Twelve years after graduating from college, and one semester into the MBA program, I realized that I had again picked up my bad undergraduate habits: not sleeping enough and eating out more. Re-evaluate your thoughts about sleep, mine were mainly that I absolutely needed it! Start planning your meals in advance and schedule some time to cook in bulk.
You will be tempted to match your classmates’ schedule or the pace at which they are going through this program. DON’T do it. It is crucial that you find out what works for you and what will maximize your learning and experience. I found out that I had to start with 2 courses even though I was working part-time. I then added two more the following semester.
Also having a 10-15 minute break in between study sessions has been the best remedy to prevent burn out, increase concentration retention, and come up with creative ideas.
Enjoy your studies
And apply it to your everyday life! I realized that my most engaging classes were the ones I applied to my everyday life, the world, my job, the United States, my personal thoughts and beliefs.
Choose your courses wisely
Seek advice and be prepared! I spoke to the professors before choosing my courses.

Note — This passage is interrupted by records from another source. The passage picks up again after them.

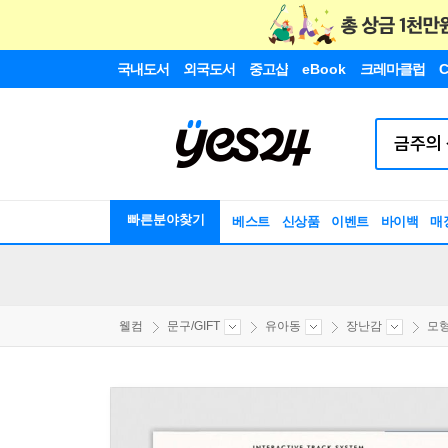
국내도서
외국도서
중고샵
eBook
크레마클럽
C
빠른분야찾기
베스트
신상품
이벤트
바이백
매
웰컴
문구/GIFT
유아동
장난감
모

I found out beforehand what the professors expected in each course.
Don’t be afraid to change your initial concentration to fit or complement your long-term goals. I entered as a MBA/Non-profit specialized degree. I dropped the specialization my second semester for a concentration on Non-Profit, and now I am considering a different concentration to better prepare me for my planned career.
Team work team work
For my MBA 640 online course, I worked with a classmate in order to better grasp the concepts discussed in class, which worked well. I usually prefer to work alone, so this was a big step for me and one I would strongly recommend.

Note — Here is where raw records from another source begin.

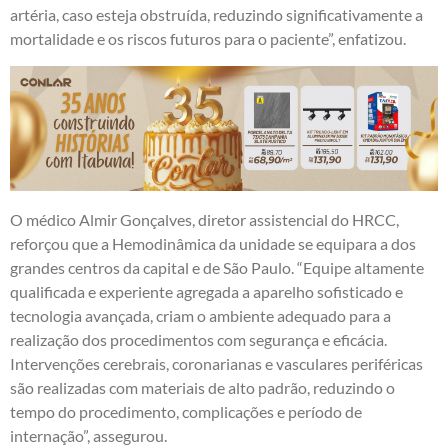
artéria, caso esteja obstruída, reduzindo significativamente a
mortalidade e os riscos futuros para o paciente”, enfatizou.
O médico Almir Gonçalves, diretor assistencial do HRCC,
reforçou que a Hemodinâmica da unidade se equipara a dos
grandes centros da capital e de São Paulo. “Equipe altamente
qualificada e experiente agregada a aparelho sofisticado e
tecnologia avançada, criam o ambiente adequado para a
realização dos procedimentos com segurança e eficácia.
Intervenções cerebrais, coronarianas e vasculares periféricas
são realizadas com materiais de alto padrão, reduzindo o
tempo do procedimento, complicações e período de
internação”, assegurou.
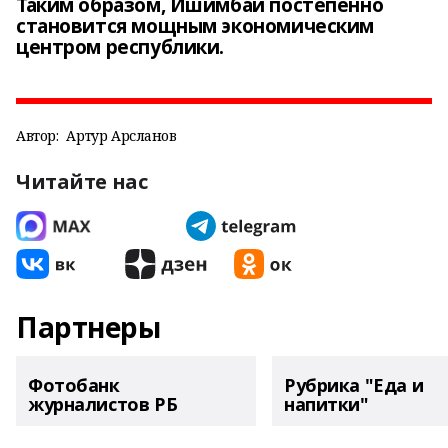
Таким образом, Ишимбай постепенно
становится мощным экономическим
центром республики.
Автор:
Артур Арсланов
Читайте нас
Партнеры
Фотобанк
Рубрика "Еда и
журналистов РБ
напитки"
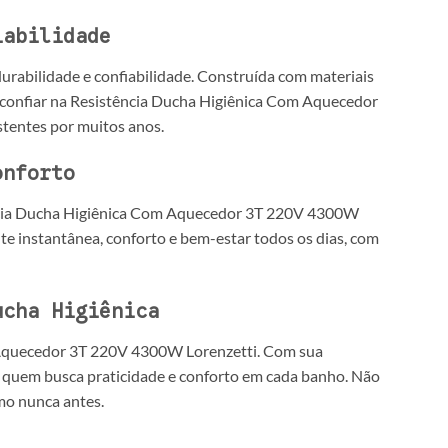
iabilidade
urabilidade e confiabilidade. Construída com materiais
e confiar na Resistência Ducha Higiênica Com Aquecedor
tentes por muitos anos.
onforto
ência Ducha Higiênica Com Aquecedor 3T 220V 4300W
te instantânea, conforto e bem-estar todos os dias, com
ucha Higiênica
m Aquecedor 3T 220V 4300W Lorenzetti. Com sua
para quem busca praticidade e conforto em cada banho. Não
omo nunca antes.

During my first semester, I attended 90% of all the professional development workshops and networking events. This helped me see beyond my “student” perspective to get a “real-time” view of what a career in my chosen field would look like.
Make friends with the staff
Get to know the administrators and support staff at the business school. Share your reflections about your experience with them in a constructive way in order to promote change. Developing relationships may lead to future opportunities, career advice, and general support.